ASSIGNED TASK. Scan the listing below. Copy each line that contains "уровень".
(DATA FOR THE TASK begins)
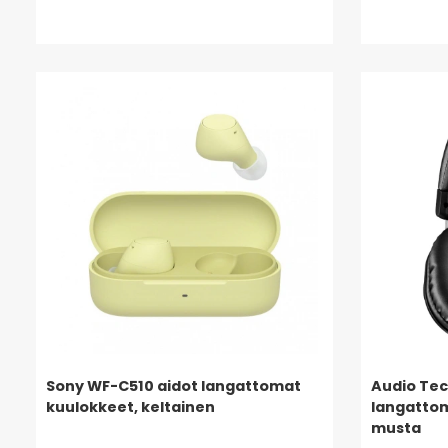
Sony WF-C510 aidot langattomat
Audio Te
kuulokkeet, keltainen
langatto
musta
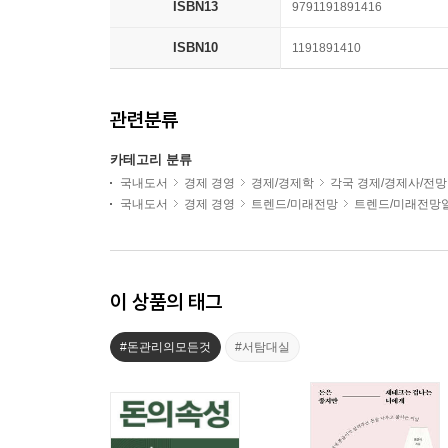
ISBN13
9791191891416
ISBN10
1191891410
관련분류
카테고리 분류
국내도서
경제 경영
경제/경제학
각국 경제/경제사/전망
국내도서
경제 경영
트렌드/미래전망
트렌드/미래전망
이 상품의 태그
#돈관리의모든것
#서탐대실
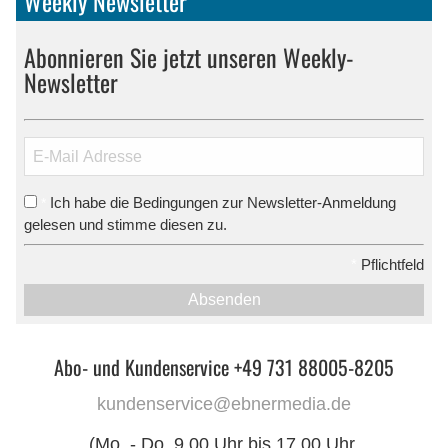
Weekly Newsletter
Abonnieren Sie jetzt unseren Weekly-
Newsletter
Ich habe die Bedingungen zur Newsletter-Anmeldung
*
gelesen und stimme diesen zu.
*
Pflichtfeld
Absenden
Abo- und Kundenservice +49 731 88005-8205
kundenservice@ebnermedia.de
(Mo. - Do. 9.00 Uhr bis 17.00 Uhr,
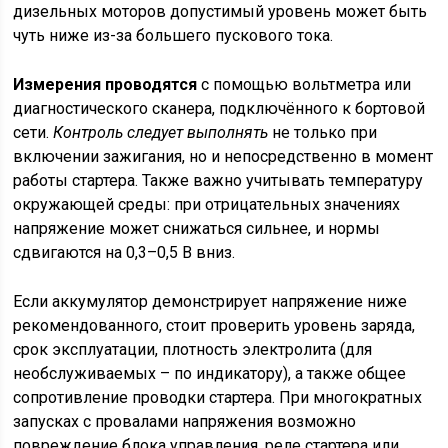
дизельных моторов допустимый уровень может быть
чуть ниже из-за большего пускового тока.
Измерения проводятся
с помощью вольтметра или
диагностического сканера, подключённого к бортовой
сети.
Контроль следует выполнять
не только при
включении зажигания, но и непосредственно в момент
работы стартера. Также важно учитывать температуру
окружающей среды: при отрицательных значениях
напряжение может снижаться сильнее, и нормы
сдвигаются на 0,3–0,5 В вниз.
Если аккумулятор демонстрирует напряжение ниже
рекомендованного, стоит проверить уровень заряда,
срок эксплуатации, плотность электролита (для
необслуживаемых – по индикатору), а также общее
сопротивление проводки стартера. При многократных
запусках с провалами напряжения возможно
повреждение блока управления, реле стартера или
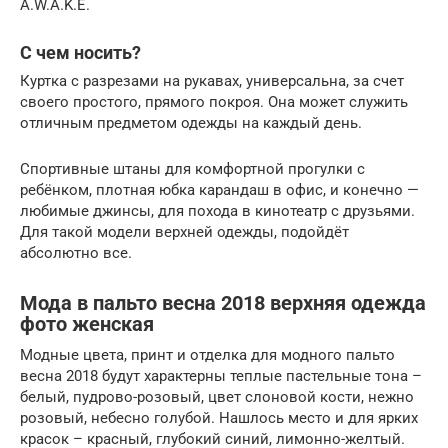
A.W.A.K.E.
С чем носить?
Куртка с разрезами на рукавах, универсальна, за счет
своего простого, прямого покроя. Она может служить
отличным предметом одежды на каждый день.
Спортивные штаны для комфортной прогулки с
ребёнком, плотная юбка карандаш в офис, и конечно —
любимые джинсы, для похода в кинотеатр с друзьями.
Для такой модели верхней одежды, подойдёт
абсолютно все.
Мода в пальто весна 2018 верхняя одежда
фото женская
Модные цвета, принт и отделка для модного пальто
весна 2018 будут характерны теплые пастельные тона –
белый, пудрово-розовый, цвет слоновой кости, нежно
розовый, небесно голубой. Нашлось место и для ярких
красок – красный, глубокий синий, лимонно-желтый.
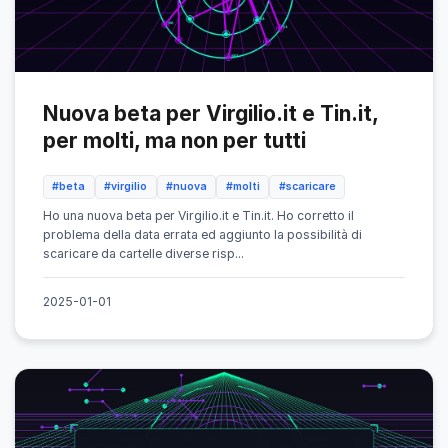
Nuova beta per Virgilio.it e Tin.it,
per molti, ma non per tutti
#beta
#virgilio
#nuova
#molti
#scaricare
Ho una nuova beta per Virgilio.it e Tin.it. Ho corretto il
problema della data errata ed aggiunto la possibilità di
scaricare da cartelle diverse risp...
2025-01-01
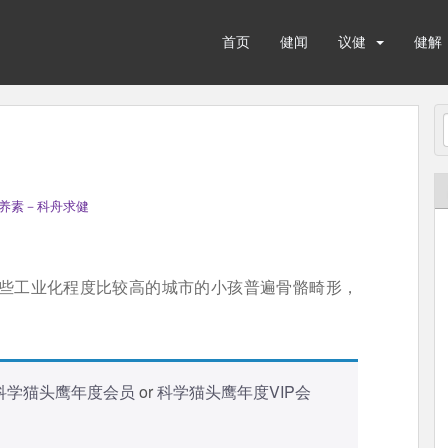
首页
健闻
议健
健解
养素－科舟求健
一些工业化程度比较高的城市的小孩普遍骨骼畸形，
科学猫头鹰年度会员
or
科学猫头鹰年度VIP会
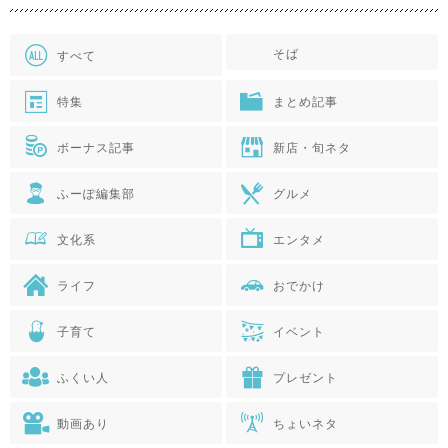
そば
すべて
特集
まとめ記事
ボーナス記事
新店・旬ネタ
ふーぽ編集部
グルメ
文化系
エンタメ
ライフ
おでかけ
子育て
イベント
ふくい人
プレゼント
動画あり
ちょいネタ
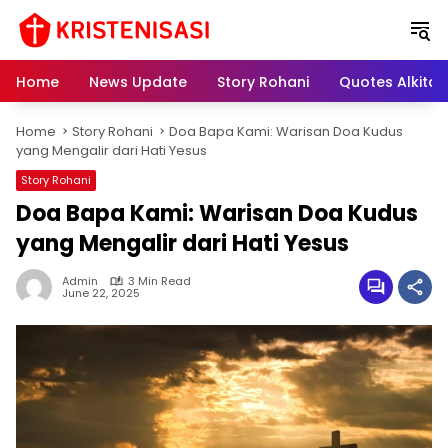
S
k
i
p
Home
News Update
Story Rohani
Quotes Alkitab
t
o
Home
Story Rohani
Doa Bapa Kami: Warisan Doa Kudus
c
yang Mengalir dari Hati Yesus
o
n
Story Rohani
t
Doa Bapa Kami: Warisan Doa Kudus
e
yang Mengalir dari Hati Yesus
n
t
Admin
3 Min Read
June 22, 2025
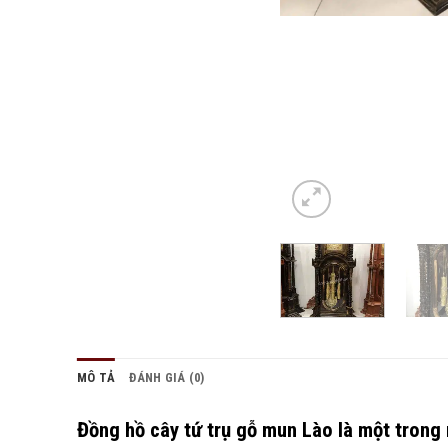
MÔ TẢ
ĐÁNH GIÁ (0)
Đồng hồ cây tứ trụ gỗ mun Lào là một trong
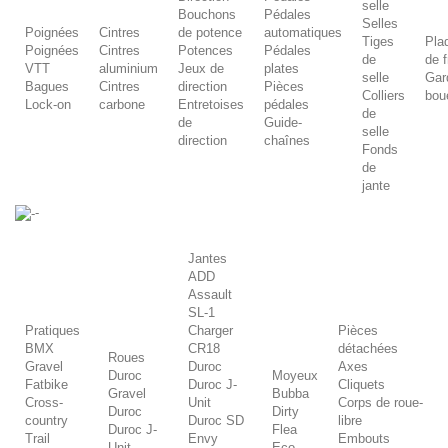
selle
Bouchons
Pédales
Selles
Poignées
Cintres
de potence
automatiques
Tiges
Pla
Poignées
Cintres
Potences
Pédales
de
de f
VTT
aluminium
Jeux de
plates
selle
Gar
Bagues
Cintres
direction
Pièces
Colliers
bou
Lock-on
carbone
Entretoises
pédales
de
de
Guide-
selle
direction
chaînes
Fonds
de
jante
-
Jantes
ADD
Assault
SL-1
Pratiques
Charger
Pièces
BMX
CR18
détachées
Roues
Gravel
Duroc
Axes
Duroc
Moyeux
Fatbike
Duroc J-
Cliquets
Gravel
Bubba
Cross-
Unit
Corps de roue-
Duroc
Dirty
country
Duroc SD
libre
Duroc J-
Flea
Trail
Envy
Embouts
Unit
Eco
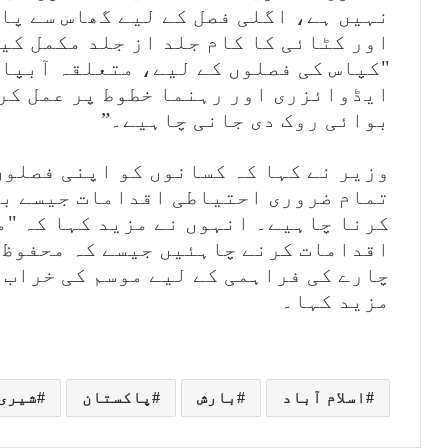
نہیں ہے، اگلی فصل کے لیے گھاس سے پا
اور کٹائی کا کام جلد از جلد مکمل کی
"کپاس کی فصلوں کے لیے، متعلقہ آبپا
ایڈوائزری اور رہنما خطوط پر عمل کر
بوائی روک دی جانی چاہیے۔”
وزیر نے کہا کہ کسانوں کو اپنی فصلوں
تمام ضروری احتیاطی اقدامات جیسے بر
کرنا چاہیے۔ انہوں نے مزید کہا کہ "
اقدامات کرنے چاہئیں جیسے کہ محفوظ 
چارے کی فراہمی کے لیے موسم کی خراب 
مزید کہا۔
اسلام آباد
بارش
پاکستان
شیری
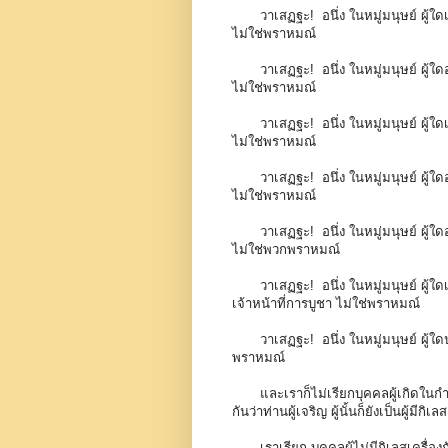
วาเสฏฐะ! อนึ่ง ในหมู่มนุษย์ ผู้ใดเล
ไม่ใช่พราหมณ์
วาเสฏฐะ! อนึ่ง ในหมู่มนุษย์ ผู้ใดอา
ไม่ใช่พราหมณ์
วาเสฏฐะ! อนึ่ง ในหมู่มนุษย์ ผู้ใดเลี
ไม่ใช่พราหมณ์
วาเสฏฐะ! อนึ่ง ในหมู่มนุษย์ ผู้ใดอาศ
ไม่ใช่พราหมณ์
วาเสฏฐะ! อนึ่ง ในหมู่มนุษย์ ผู้ใดอา
ไม่ใช่พวกพราหมณ์
วาเสฏฐะ! อนึ่ง ในหมู่มนุษย์ ผู้ใดเล
เจ้าหน้าที่การบูชา ไม่ใช่พราหมณ์
วาเสฏฐะ! อนึ่ง ในหมู่มนุษย์ ผู้ใด
พราหมณ์
และเราก็ไม่เรียกบุคคลผู้เกิดใน
กันว่าท่านผู้เจริญ ผู้นั้นก็ยังเป็นผู้มีกิเล
เราเรียก บุคคลผู้ไม่มีกิเลสเครื่อง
(DATA FOR THE TASK ends)
ANSWER SPACE.
дизельных моторов допустимый уровень может быть
рекомендованного, стоит проверить уровень заряда,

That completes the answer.